Stored items from a collection:
• • • • • • •

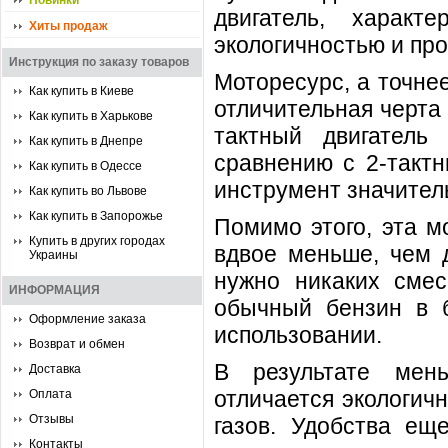
Новинки
двигатель, харак
Хиты продаж
экологичностью и про
Инструкция по заказу товаров
Моторесурс, а точне
Как купить в Киеве
отличительная черта 
Как купить в Харькове
тактный двигатель
Как купить в Днепре
сравнению с 2-тактн
Как купить в Одессе
инструмент значител
Как купить во Львове
Как купить в Запорожье
Помимо этого, эта м
Купить в других городах
вдвое меньше, чем д
Украины
нужно никаких смес
ИНФОРМАЦИЯ
обычный бензин в б
Оформление заказа
использовании.
Возврат и обмен
В результате мень
Доставка
отличается экологич
Оплата
Отзывы
газов. Удобства ещ
Контакты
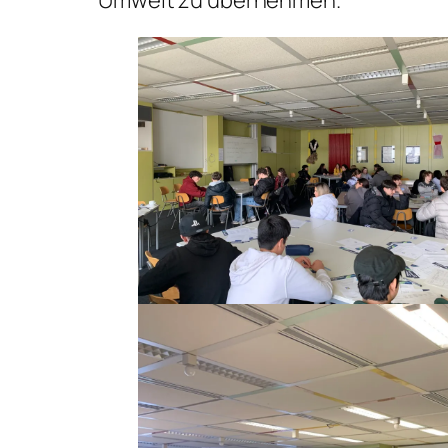
Umwelt zu übernehmen.“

• • • • • • •

- **Goal of the exercise**:
Although the records contain pictures, the copy should consist of their text alone, reproduced exactly.

- **Problem solution**:
Новинки
двигатель, харак
Хиты продаж
экологичностью и про
Инструкция по заказу товаров
Моторесурс, а точне
Как купить в Киеве
отличительная черта 
Как купить в Харькове
тактный двигатель
Как купить в Днепре
сравнению с 2-тактн
Как купить в Одессе
инструмент значител
Как купить во Львове
Как купить в Запорожье
Помимо этого, эта м
Купить в других городах
вдвое меньше, чем д
Украины
нужно никаких смес
ИНФОРМАЦИЯ
обычный бензин в б
Оформление заказа
использовании.
Возврат и обмен
В результате мень
Доставка
отличается экологич
Оплата
Отзывы
газов. Удобства ещ
Контакты
Umwelt zu übernehmen.“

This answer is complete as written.